Mr Grunshaw said in a statement today: "Officers are at the Preston New Road protests to ensure public safety, facilitate peaceful protest and keep the road open as much as possible to allow others, including Cuadrilla, to conduct their lawful business.

"The ongoing operation continues to put a strain on our resources and the move to 24/7 policing has required us to utilise mutual aid to call in support from other forces. This is an operational decision from our constabulary and whether other forces are able to support is a decision for them to make.

"The decision which led to this operation was made by the Government and due to this I continue to call on them to fund the costs for this ongoing operation. I met with Lancashire MPs in Westminster last week who agreed to write a joint letter to the minister in support of our claim that this should be centrally funded."

Cuadrilla, which has talked of the 'irresponsible and intimidating' behaviour of some of the protesters, who have in turned complained about police being heavy-handed, hopes its operation at Preston New Road will see gas flowing into the national grid next year.

Claire Stephenson from Frack Free Lancashire said: "With respect to the decision by North Wales Police and Crime Commissioner, Arfon Jones, he is absolutely correct on all of his stated points.
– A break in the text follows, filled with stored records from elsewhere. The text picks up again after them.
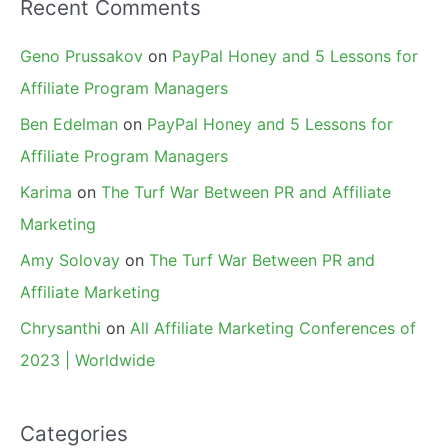
Recent Comments
Geno Prussakov
on
PayPal Honey and 5 Lessons for
Affiliate Program Managers
Ben Edelman
on
PayPal Honey and 5 Lessons for
Affiliate Program Managers
Karima
on
The Turf War Between PR and Affiliate
Marketing
Amy Solovay
on
The Turf War Between PR and
Affiliate Marketing
Chrysanthi
on
All Affiliate Marketing Conferences of
2023 | Worldwide
Categories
"Fracking poses significant risks to the community, public health, environment climate and so on. These risks cannot be mitigated.

"The fanciful idea that a publicly-funded service such as police forces from several counties should be responsible for facilitating a private corporation to operate in a community, is an outrage. Cuadrilla and other fracking companies need to realise that if they are unable to operate without police as corporate security, then their business is untenable and unsustainable."

A spokesman for Cuadrilla said: "We strongly condemn the increased illegal and aggressive behaviour of activists which has put all road users near our Preston New Road site at serious risk.

"We ask that those responsible for the activity put a stop to such reckless and aggressive behaviour which is unnecessarily causing more chaos and upset for locals and wasting valuable police resource.

"We and the companies and individuals that work with us have a democratic right to carry out our lawful work without any of our staff or contractors suffering intimidation.

"The right to protest should not supersede the right to work.”

Pat Davies from Preston New Road Action Group added: "Any policing bill should not be met by local people but by Cuadrilla. They should meet those costs in full.

"It's somewhat ironic to expect a police force from Wales to facilitate a frack site in Lancashire when the actual process in Wales is not currently allowed."